Wang Jichun, Hu Xiaorong, Xie Jing, Xu Weipan, Jiang Hong
Department of Cardiology, Renmin Hospital of Wuhan University, Cardiovascular Research Institute of Wuhan University, Wuhan, P. R. China.
Cell Physiol Biochem. 2015;35(2):767-77. doi: 10.1159/000369736. Epub 2015 Jan 30.
BACKGROUD/AIMS: The aim of the study was to evaluate the effects of beta1-adrenergic receptors (β1-ARs) -mediated nuclear factor erythroid 2-related factor 2 (Nrf2)-heme oxygenase-1 (HO-1)-high mobility group box 1 protein (HMGB1) axis regulation in hypoxia/reoxygenation (H/R)-induced neonatal rat cardiomyocytes.
The neonatal cultured cardiomyocytes were concentration-dependently pretreated by dobutamine (DOB), a selective β1-adrenergic receptor agonist, in the absence and/or presence of LY294002 (a phosphatidylinositol 3-kinase (PI3K) inhibitor), SB203580 (a p38mitogen-activated-protein kinase (p38MAPK) inhibitor), Nrf2siRNA and HO-1siRNA, respectively, and then treated by H/R. The effects and mechanisms by which H/R-induced cardiomyocytes injury were evaluated.

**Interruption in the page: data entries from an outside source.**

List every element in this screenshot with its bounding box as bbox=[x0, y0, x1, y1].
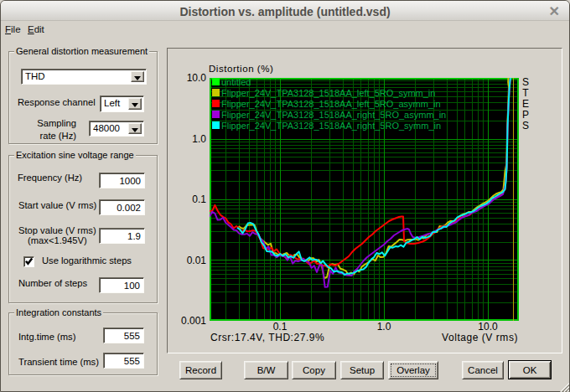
svg-text:0.1: 0.1 bbox=[273, 321, 288, 333]
svg-text:Flipper_24V_TPA3128_1518AA_lef: Flipper_24V_TPA3128_1518AA_left_5RO_asym… bbox=[221, 99, 441, 109]
svg-text:Voltage (V rms): Voltage (V rms) bbox=[442, 332, 518, 343]
svg-text:S: S bbox=[522, 120, 529, 132]
svg-text:T: T bbox=[522, 87, 529, 99]
svg-text:S: S bbox=[522, 76, 529, 88]
svg-text:Crsr:17.4V, THD:27.9%: Crsr:17.4V, THD:27.9% bbox=[210, 332, 324, 343]
svg-text:P: P bbox=[522, 109, 529, 121]
svg-text:Flipper_24V_TPA3128_1518AA_lef: Flipper_24V_TPA3128_1518AA_left_5RO_symm… bbox=[221, 88, 435, 98]
svg-text:1.0: 1.0 bbox=[192, 133, 206, 145]
svg-text:untitled: untitled bbox=[221, 77, 251, 87]
svg-text:0.001: 0.001 bbox=[181, 315, 206, 327]
svg-text:Flipper_24V_TPA3128_1518AA_rig: Flipper_24V_TPA3128_1518AA_right_5RO_sym… bbox=[221, 121, 441, 131]
svg-text:10.0: 10.0 bbox=[478, 321, 498, 333]
svg-text:Distortion (%): Distortion (%) bbox=[209, 64, 273, 74]
svg-text:Flipper_24V_TPA3128_1518AA_rig: Flipper_24V_TPA3128_1518AA_right_5RO_asy… bbox=[221, 110, 446, 120]
svg-text:1.0: 1.0 bbox=[377, 321, 391, 333]
svg-text:0.01: 0.01 bbox=[187, 255, 207, 266]
svg-text:0.1: 0.1 bbox=[192, 193, 206, 205]
svg-text:10.0: 10.0 bbox=[187, 72, 207, 84]
svg-text:E: E bbox=[522, 98, 529, 110]
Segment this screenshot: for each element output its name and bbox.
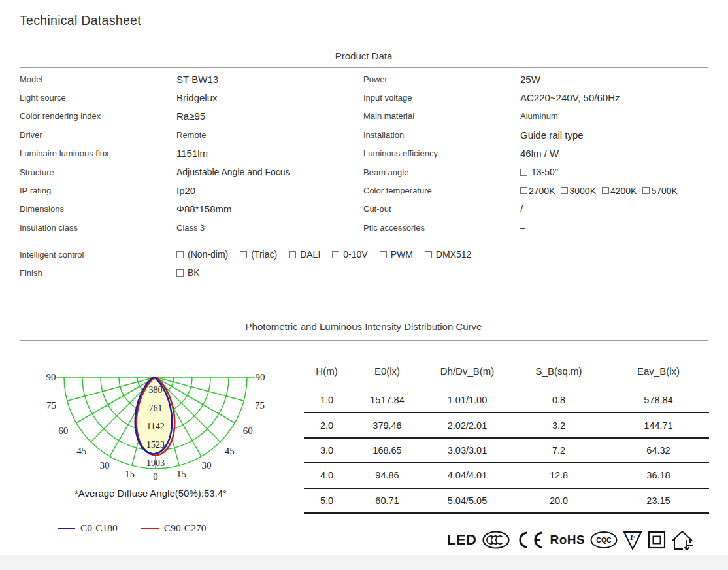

Significant increase of HO-1 was found in neonatal cultured cardiomyocytes treated with DOB, when compared to the control group. Significant change for Nrf2 translocation was also revealed in neonatal cultured cardiomyocytes treated with DOB. Insignificant decreases of NF-kappaB p65 activation and HMGB1 release were observed in H/R-induced neonatal cultured cardiomyocytes treated with DOB, when compared to the control group. Importantly, DOB treatment significantly increased the cell viability and decreased the levels of LDH and MDA in H/R-induced cardiomyocytes injury. However, DOB failed to increase HO-1, inhibit NF-kappaB p65 activation, prevent HMGB1 release and attenuate H/R-induced cardiomyocytes injury when the cultured cardiomyocytes were pretreated by Nrf2siRNA, HO-1siRNA, PI3K inhibitor (LY294002) and p38MAPK inhibitor (SB203580), respectively.
β1-ARs-mediated Nrf2-HO-1-HMGB1 axis regulation plays a critical protective role in H/R-induced neonatal rat cardiomyocytes injury in vitro via PI3K/p38MAPK signaling pathway.
背景/目的:本研究旨在评估β1-肾上腺素能受体(β1-ARs)介导的核因子红细胞2相关因子2(Nrf2)-血红素加氧酶-1(HO-1)-高迁移率族蛋白B1(HMGB1)轴调控在缺氧/复氧(H/R)诱导的新生大鼠心肌细胞中的作用。
将新生大鼠原代培养心肌细胞分别用选择性β1-肾上腺素能受体激动剂多巴酚丁胺(DOB)进行浓度依赖性预处理,同时和/或分别联合磷脂酰肌醇3激酶(PI3K)抑制剂LY294002、p38丝裂原活化蛋白激酶(p38MAPK)抑制剂SB203580、Nrf2小干扰RNA(Nrf2siRNA)和HO-1小干扰RNA(HO-1siRNA),然后进行H/R处理。评估H/R诱导的心肌细胞损伤的作用及机制。
与对照组相比,用DOB处理的新生大鼠原代培养心肌细胞中HO-1显著增加。用DOB处理的新生大鼠原代培养心肌细胞中Nrf2转位也有显著变化。与对照组相比,用DOB处理的H/R诱导的新生大鼠原代培养心肌细胞中NF-κB p65活化和HMGB1释放显著降低。重要的是,DOB处理显著提高了H/R诱导的心肌细胞损伤中的细胞活力,并降低了乳酸脱氢酶(LDH)和丙二醛(MDA)水平。然而,当原代培养心肌细胞分别用Nrf2siRNA、HO-1siRNA、PI3K抑制剂(LY294002)和p38MAPK抑制剂(SB203580)预处理后,DOB未能增加HO-1、抑制NF-κB p65活化、阻止HMGB1释放及减轻H/R诱导的心肌细胞损伤。
β1-ARs介导的Nrf2-HO-1-HMGB1轴调控通过PI3K/p38MAPK信号通路在体外对H/R诱导的新生大鼠心肌细胞损伤发挥关键保护作用。